You should read this because: Technology can revolutionize the way we think about and look at almost anything, even a game that has barely changed its basic structure for 150 years. Also, the Baseball establishment reacted as violently to the Moneyball enthusiasts as the major record labels did to digital music. Which would make Theo Epstein the parallel to iTunes: proof that this stuff could actually work.
- Author: Steven Johnson
Title: Everything Bad is Good For You
Subtitle: How Today’s Popular Culture Is Actually Making Us Smarter
Year published: 2005
Synopsis: The immersive universes and multi-character narratives of of today’s hit TV shows and videogames are far more demanding than anything ever before, and rather than turning their fans into drooling idiots, are actually stimulating their minds.
You should read this because: Since this book has been published, it has been become more obvious, as a TV show like Lost spins off into the Lost Experience, or The Office knows that its fans will get the secondary character-driven jokes that fuel its webisodes.
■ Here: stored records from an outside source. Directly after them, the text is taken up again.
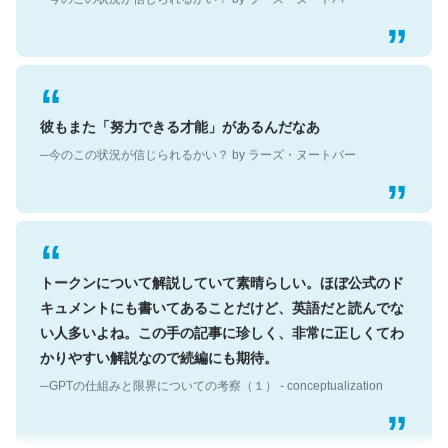
彼もまた「努力できる才能」があるんだなあ
─今のこの状況が信じられるかい？ by ラーズ・ヌートバー
トークンについて解説していて素晴らしい。ほぼ公式のド
キュメントにも書いてあることだけど、英語だと読んでな
い人多いよね。この手の記事に珍しく、非常に正しくてわ
かりやすい解説なので続編にも期待。
─GPTの仕組みと限界についての考察（１） - conceptualization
It also supports one of my long-held theories: the real idiots are the ones who assume that popular culture is only for the dumb masses.
- Author: Edward Tenner
Title: Why Things Bite Back
Subtitle: Technology And The Revenge of Unintended Consequences
Year published: 1996
Synopsis: At the dawn of the internet age, a study of several cases of what Tenner calls “The Revenge Effect” of new technology in all walks of life.
You should read this because: There are always going to be unexpected results to every bit of technology, some good and some bad, but they are always going to exist. Knowing that in advance could help you plan for them, maybe even minimize their impact.
Like I said, this is just my list. You might think that it’s a bit obvious; you might think that I’ve missed something (or things) that are essential. You probably have your own suggestions. If so, I’d love to hear them.